我怎么便惹上了这么个主儿?诸瑶儿现在至心觉得毒手了,舍出翡翠她不甘心,再是荣华堆里长出来的,又不是傻子,便一面之缘便要交出一件上好翡翠细软去——这缘也太宝贵了!
但之前纳兰芯淼做低伏小的,诸瑶儿又却体面和她讲了和,现下要翻脸……作为一个正常的、还是属于常人要脸平台以内的名门贵妇,诸瑶儿想回身便走,却又觉得之前答应了纳兰芯淼,现下这样不告而别究竟显得卑劣。
而且纳兰芯淼既有所图,也不见得肯叫她这样脱身。想到之前纳兰芯淼认错认得快速的一幕,诸瑶儿一阵头疼……
这时分纳兰芯淼终于回了来,换了一件杏色上襦,襟袖都绣了俏丽的折枝牡丹,越罗裁剪,与下头粗布染便的白罗裙未免最不配。诸瑶儿猜她应该是为了料理药材才换上粗布衣裙,现在穿的越罗上襦才应该是她平常穿戴。
只是纳兰芯淼去了这么久,诸瑶儿还道她把衣裙都换了,却也便换了件上襦……等纳兰芯淼近了,又看她手里拿了一个油纸包,用麻绳打了如意结,笑着递过来:“这是我自己做的玫瑰花茶,喝着却是不错,你拿回去试试。”
诸瑶儿下认识道:“我不稀饭玫瑰茶的。”我正琢磨着要怎么和你冷淡,冷淡到了你欠好心义上门去跟我讨翡翠呢,怎么还能要你的东西?

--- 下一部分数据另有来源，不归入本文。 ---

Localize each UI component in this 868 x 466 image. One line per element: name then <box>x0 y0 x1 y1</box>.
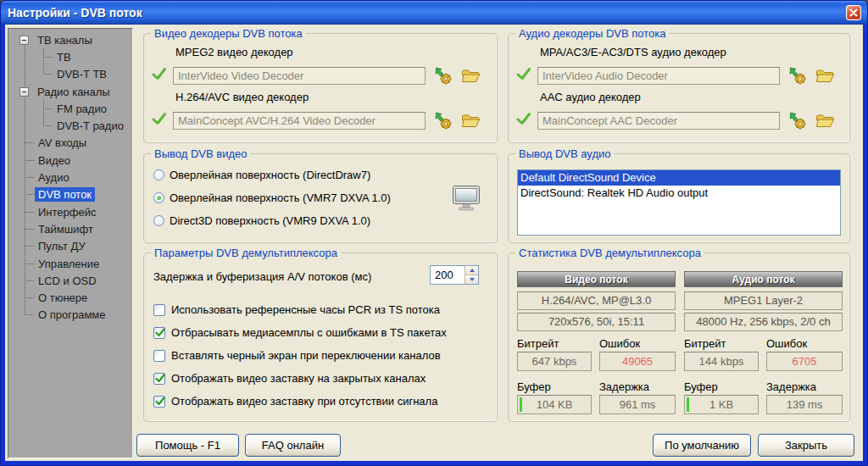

“啊呀,那可麻烦了,我便放在了玫瑰……”纳兰芯淼话说到一半醒悟,忙干笑几声,道,“这是我亲手做的,何不给我个别面,至少喝个三次?”
诸瑶儿和医者接触未几,还没醒悟过来,蓝氏却警醒了,沉声道:“八小姐,你对我们少夫人做了什么?!”
“……咳,这能怪我吗?”纳兰芯淼望天望地,便是不看她们主仆,小声道,“我衣裙都是浸泡过药汁的,身上香囊也有毒,如果只从我身前经过倒没什么,谁叫她硬撕了我上襦,还按着我肩上这么久……”
眼角瞥见主仆两个脸色越来越黑,心觉不妙,赶紧凝视,“原来想留你们用饭,偷偷把毒解了,可你们不愿留下来,我只好赶去把解药放进这份玫瑰花茶里了!宁神宁神,不是什么欠好的药,也便是回去之后,一到晚上便会起混身疹子,抓心挠肝的痒,没有我这解药,看什么大夫也没用……连着痒上十夜也便没事了。”
又分析,“所以我给它起了个名字,叫做十夜血。”
“连着十夜抓得混身是血……”诸瑶儿咬着牙哄笑,“真是个好名字,只是什么人能熬到十夜?早便在中间遭遇不住死以前了罢?”
纳兰芯淼讪讪道:“你拿了这解药,回去泡上一壶玫瑰茶,喝上三次,便没事了。现在还没到晚上,不会经历发作的。”
诸瑶儿觉得应该趁机拒绝她上门拜望,哪知这话还没说,纳兰芯淼又楚楚可怜道:“诸姐姐,我知道我当时便该提示你的,可我又怕你误会啊!你当时那么生气,万一觉得我挑衅你怎么办?你看,我方才想留你用饭,现在又不吝得罪你也要把这毕竟说出来,便是不想真的害了你啊!你如果还觉得不雀跃,我便在这儿,任你吵架,好欠好?我现在这上襦是没浸过药汁的!你可以大概叫蓝姑姑来查!你可千万千万不要不给我翡翠了啊!我现在已经知道怎么把药浸进翡翠里去又不损伤其成色的了,真的!唯有你肯给我翡翠,你怎么打我都成!”
“……没什么。”看着她无辜可怜的眼神、任打任罚的姿势、赔着笑的神志——诸瑶儿默然片刻,凄苦无尽的道,她的心在滴血!
为什么我不可以像温乃峥那么无耻……诸瑶儿这一刻忽然觉得实在自己是不如温乃峥的……
汤天下在门后来往返回的踱着步,时时问倪薇漪:“怎的还没出来?”
祖母不在跟前,倪薇漪生动得多,笑嘻嘻的道:“少爷别急嘛,少夫人方才那样不雀跃,祖母去了也不见得一说便能成呀!”
又道,“再说婢子听祖母说少夫人自幼习武,纳兰姑姑除了会几下级毒外,哪里打得过少夫人?所以少爷宁神罢,少夫人一准吃不了亏。”